Il cibo come diritto: la sfida che i Comuni non possono più rimandare

di Antonio Bruno

A Melpignano, piccolo centro del Salento, hanno fatto una scelta che dovrebbe scuotere tutta l’Italia: inserire nello Statuto comunale il diritto al cibo sano, sostenibile ed equo. Non un gesto folcloristico, non l’ennesima celebrazione gastronomica. Qui si parla di politica vera.

Il cibo non è solo nutrimento, ma salute, ambiente, dignità. È identità collettiva. È diritto. Eppure troppo spesso lo riduciamo a bene di consumo, lasciato in balìa delle logiche di mercato. Melpignano ci ricorda che non è così: il cibo è un bene comune, da proteggere e governare.

Ora la domanda è inevitabile: cosa aspettano gli altri Comuni? Perché non trasformare in regola ciò che altrove è già realtà? Non si tratta di mode o di “politiche alternative”: si tratta di mettere al centro la vita quotidiana dei cittadini. Dalle mense scolastiche a km zero, ai mercati equi che sostengono i produttori locali, fino all’educazione alimentare nelle scuole. Un’idea semplice ma rivoluzionaria: costruire comunità a partire dal cibo.

E non parliamo solo d’Italia. In molte parti del mondo il cibo è diventato arma di guerra: basta guardare alla Striscia di Gaza, dove i bambini muoiono di fame più che di bombe. Portare il diritto al cibo dentro le istituzioni significa anche questo: dire che la pace passa dal pane.

Cari sindaci, il tempo delle parole è finito. Il diritto al cibo non è un’utopia, ma un’urgenza. E chi amministra un territorio non può girarsi dall’altra parte. Melpignano ha acceso la miccia. Ora tocca a voi far scoppiare il cambiamento.

«Il pane non è merce: è diritto. I Comuni abbiano il coraggio di dirlo.»


  • Cibo come diritto e cittadinanza: il cibo non è solo nutrimento o bene di consumo, ma un diritto fondamentale da garantire.

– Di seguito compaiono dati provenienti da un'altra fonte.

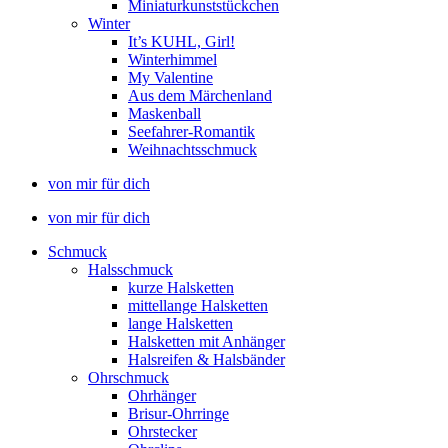
Miniaturkunststückchen
Winter
It’s KUHL, Girl!
Winterhimmel
My Valentine
Aus dem Märchenland
Maskenball
Seefahrer-Romantik
Weihnachtsschmuck
von mir für dich
von mir für dich
Schmuck
Halsschmuck
kurze Halsketten
mittellange Halsketten
lange Halsketten
Halsketten mit Anhänger
Halsreifen & Halsbänder
Ohrschmuck
Ohrhänger
Brisur-Ohrringe
Ohrstecker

  • Governance del cibo: il cibo diventa strumento di organizzazione e gestione territoriale, legato a salute, ambiente, socialità e cura del territorio.

  • Cibo come valore fondante della comunità: l’alimentazione corretta e sostenibile entra nello Statuto comunale come principio cardine.

  • Superamento della logica di mercato: il diritto al cibo non può essere lasciato esclusivamente alle dinamiche economiche, ma deve essere tutelato dalle istituzioni.

  • Partecipazione e comunità: la creazione di una “Comunità del cibo” come rete tra cittadini, produttori, associazioni e istituzioni.

  • Educazione e sensibilizzazione: il cibo come leva per la formazione culturale e civica (mense scolastiche a km 0, percorsi educativi, master universitari).

  • Sviluppo sostenibile: promozione di filiere etiche e di qualità, con attenzione al rispetto delle risorse naturali.

  • Cibo come bene universale: un approccio che lega il locale al globale, ponendo il cibo come strumento di pace e di diritti umani.

  • Responsabilità degli enti locali: i piccoli comuni come attori protagonisti nell’elaborare politiche alimentari innovative.

  • Cibo come cultura e identità: valorizzazione delle pratiche locali e costruzione di modelli che rafforzano il legame tra territorio, tradizioni e futuro.